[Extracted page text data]
● ● ● ● ●

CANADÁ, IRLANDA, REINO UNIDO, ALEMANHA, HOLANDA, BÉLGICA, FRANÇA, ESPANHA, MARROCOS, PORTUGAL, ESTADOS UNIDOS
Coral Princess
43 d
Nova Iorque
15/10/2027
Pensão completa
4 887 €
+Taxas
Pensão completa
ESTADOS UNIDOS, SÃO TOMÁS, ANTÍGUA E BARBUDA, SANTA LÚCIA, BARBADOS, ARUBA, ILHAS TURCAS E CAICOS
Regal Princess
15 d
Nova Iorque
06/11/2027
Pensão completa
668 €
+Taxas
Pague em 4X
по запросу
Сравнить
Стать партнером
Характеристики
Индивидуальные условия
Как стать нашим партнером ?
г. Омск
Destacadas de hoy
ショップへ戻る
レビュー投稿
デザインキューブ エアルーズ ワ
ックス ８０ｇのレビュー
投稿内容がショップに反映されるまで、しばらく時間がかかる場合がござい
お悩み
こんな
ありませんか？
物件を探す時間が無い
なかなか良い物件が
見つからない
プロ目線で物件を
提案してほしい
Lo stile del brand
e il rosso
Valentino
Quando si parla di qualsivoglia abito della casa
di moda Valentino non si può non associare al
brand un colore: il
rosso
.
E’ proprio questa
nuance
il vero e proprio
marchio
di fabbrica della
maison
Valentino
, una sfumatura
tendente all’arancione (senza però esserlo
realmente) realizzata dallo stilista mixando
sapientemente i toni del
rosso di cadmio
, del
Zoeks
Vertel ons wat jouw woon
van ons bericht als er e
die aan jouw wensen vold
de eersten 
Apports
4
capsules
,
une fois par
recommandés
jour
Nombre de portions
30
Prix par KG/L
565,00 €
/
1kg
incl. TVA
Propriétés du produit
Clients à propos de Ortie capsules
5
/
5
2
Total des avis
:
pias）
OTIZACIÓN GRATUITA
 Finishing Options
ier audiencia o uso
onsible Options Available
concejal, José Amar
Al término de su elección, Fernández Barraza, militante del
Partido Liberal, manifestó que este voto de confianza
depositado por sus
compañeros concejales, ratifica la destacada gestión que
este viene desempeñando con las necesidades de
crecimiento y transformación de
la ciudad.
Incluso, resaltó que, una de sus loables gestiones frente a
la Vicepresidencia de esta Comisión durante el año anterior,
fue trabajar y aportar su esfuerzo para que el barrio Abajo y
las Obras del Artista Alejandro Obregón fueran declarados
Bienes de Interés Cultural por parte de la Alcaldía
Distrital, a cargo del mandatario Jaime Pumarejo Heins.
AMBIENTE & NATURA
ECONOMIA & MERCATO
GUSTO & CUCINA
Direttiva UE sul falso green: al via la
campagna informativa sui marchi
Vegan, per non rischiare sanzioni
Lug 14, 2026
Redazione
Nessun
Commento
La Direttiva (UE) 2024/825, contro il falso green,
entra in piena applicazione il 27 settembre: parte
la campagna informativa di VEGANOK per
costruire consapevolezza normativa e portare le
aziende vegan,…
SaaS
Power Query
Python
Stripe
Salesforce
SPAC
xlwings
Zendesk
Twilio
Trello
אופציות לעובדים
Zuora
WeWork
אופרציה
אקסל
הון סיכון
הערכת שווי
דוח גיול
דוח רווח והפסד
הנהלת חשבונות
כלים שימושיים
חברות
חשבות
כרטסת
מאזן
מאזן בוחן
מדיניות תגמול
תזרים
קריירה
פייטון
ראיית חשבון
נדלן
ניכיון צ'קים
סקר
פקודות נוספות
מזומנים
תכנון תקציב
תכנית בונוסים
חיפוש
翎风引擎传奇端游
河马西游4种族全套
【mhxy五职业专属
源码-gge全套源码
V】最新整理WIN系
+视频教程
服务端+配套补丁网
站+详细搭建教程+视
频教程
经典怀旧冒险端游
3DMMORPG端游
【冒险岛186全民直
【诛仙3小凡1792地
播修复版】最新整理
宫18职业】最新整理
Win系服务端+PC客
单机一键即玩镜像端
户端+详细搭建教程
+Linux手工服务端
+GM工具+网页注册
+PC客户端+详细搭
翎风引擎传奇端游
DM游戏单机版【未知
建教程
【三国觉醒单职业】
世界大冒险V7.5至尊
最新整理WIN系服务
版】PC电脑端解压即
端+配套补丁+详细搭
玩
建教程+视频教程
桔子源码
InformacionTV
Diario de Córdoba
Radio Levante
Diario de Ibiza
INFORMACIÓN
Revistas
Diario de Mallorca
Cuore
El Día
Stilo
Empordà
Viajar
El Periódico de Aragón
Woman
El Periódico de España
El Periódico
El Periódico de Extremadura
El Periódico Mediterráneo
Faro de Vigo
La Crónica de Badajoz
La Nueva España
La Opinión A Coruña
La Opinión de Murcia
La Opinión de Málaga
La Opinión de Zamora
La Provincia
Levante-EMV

● ● ● ● ●

Restate the records exactly. Leave nothing out.

▸ Task response:
CANADÁ, IRLANDA, REINO UNIDO, ALEMANHA, HOLANDA, BÉLGICA, FRANÇA, ESPANHA, MARROCOS, PORTUGAL, ESTADOS UNIDOS
Coral Princess
43 d
Nova Iorque
15/10/2027
Pensão completa
4 887 €
+Taxas
Pensão completa
ESTADOS UNIDOS, SÃO TOMÁS, ANTÍGUA E BARBUDA, SANTA LÚCIA, BARBADOS, ARUBA, ILHAS TURCAS E CAICOS
Regal Princess
15 d
Nova Iorque
06/11/2027
Pensão completa
668 €
+Taxas
Pague em 4X
по запросу
Сравнить
Стать партнером
Характеристики
Индивидуальные условия
Как стать нашим партнером ?
г. Омск
Destacadas de hoy
ショップへ戻る
レビュー投稿
デザインキューブ エアルーズ ワ
ックス ８０ｇのレビュー
投稿内容がショップに反映されるまで、しばらく時間がかかる場合がござい
お悩み
こんな
ありませんか？
物件を探す時間が無い
なかなか良い物件が
見つからない
プロ目線で物件を
提案してほしい
Lo stile del brand
e il rosso
Valentino
Quando si parla di qualsivoglia abito della casa
di moda Valentino non si può non associare al
brand un colore: il
rosso
.
E’ proprio questa
nuance
il vero e proprio
marchio
di fabbrica della
maison
Valentino
, una sfumatura
tendente all’arancione (senza però esserlo
realmente) realizzata dallo stilista mixando
sapientemente i toni del
rosso di cadmio
, del
Zoeks
Vertel ons wat jouw woon
van ons bericht als er e
die aan jouw wensen vold
de eersten 
Apports
4
capsules
,
une fois par
recommandés
jour
Nombre de portions
30
Prix par KG/L
565,00 €
/
1kg
incl. TVA
Propriétés du produit
Clients à propos de Ortie capsules
5
/
5
2
Total des avis
:
pias）
OTIZACIÓN GRATUITA
 Finishing Options
ier audiencia o uso
onsible Options Available
concejal, José Amar
Al término de su elección, Fernández Barraza, militante del
Partido Liberal, manifestó que este voto de confianza
depositado por sus
compañeros concejales, ratifica la destacada gestión que
este viene desempeñando con las necesidades de
crecimiento y transformación de
la ciudad.
Incluso, resaltó que, una de sus loables gestiones frente a
la Vicepresidencia de esta Comisión durante el año anterior,
fue trabajar y aportar su esfuerzo para que el barrio Abajo y
las Obras del Artista Alejandro Obregón fueran declarados
Bienes de Interés Cultural por parte de la Alcaldía
Distrital, a cargo del mandatario Jaime Pumarejo Heins.
AMBIENTE & NATURA
ECONOMIA & MERCATO
GUSTO & CUCINA
Direttiva UE sul falso green: al via la
campagna informativa sui marchi
Vegan, per non rischiare sanzioni
Lug 14, 2026
Redazione
Nessun
Commento
La Direttiva (UE) 2024/825, contro il falso green,
entra in piena applicazione il 27 settembre: parte
la campagna informativa di VEGANOK per
costruire consapevolezza normativa e portare le
aziende vegan,…
SaaS
Power Query
Python
Stripe
Salesforce
SPAC
xlwings
Zendesk
Twilio
Trello
אופציות לעובדים
Zuora
WeWork
אופרציה
אקסל
הון סיכון
הערכת שווי
דוח גיול
דוח רווח והפסד
הנהלת חשבונות
כלים שימושיים
חברות
חשבות
כרטסת
מאזן
מאזן בוחן
מדיניות תגמול
תזרים
קריירה
פייטון
ראיית חשבון
נדלן
ניכיון צ'קים
סקר
פקודות נוספות
מזומנים
תכנון תקציב
תכנית בונוסים
חיפוש
翎风引擎传奇端游
河马西游4种族全套
【mhxy五职业专属
源码-gge全套源码
V】最新整理WIN系
+视频教程
服务端+配套补丁网
站+详细搭建教程+视
频教程
经典怀旧冒险端游
3DMMORPG端游
【冒险岛186全民直
【诛仙3小凡1792地
播修复版】最新整理
宫18职业】最新整理
Win系服务端+PC客
单机一键即玩镜像端
户端+详细搭建教程
+Linux手工服务端
+GM工具+网页注册
+PC客户端+详细搭
翎风引擎传奇端游
DM游戏单机版【未知
建教程
【三国觉醒单职业】
世界大冒险V7.5至尊
最新整理WIN系服务
版】PC电脑端解压即
端+配套补丁+详细搭
玩
建教程+视频教程
桔子源码
InformacionTV
Diario de Córdoba
Radio Levante
Diario de Ibiza
INFORMACIÓN
Revistas
Diario de Mallorca
Cuore
El Día
Stilo
Empordà
Viajar
El Periódico de Aragón
Woman
El Periódico de España
El Periódico
El Periódico de Extremadura
El Periódico Mediterráneo
Faro de Vigo
La Crónica de Badajoz
La Nueva España
La Opinión A Coruña
La Opinión de Murcia
La Opinión de Málaga
La Opinión de Zamora
La Provincia
Levante-EMV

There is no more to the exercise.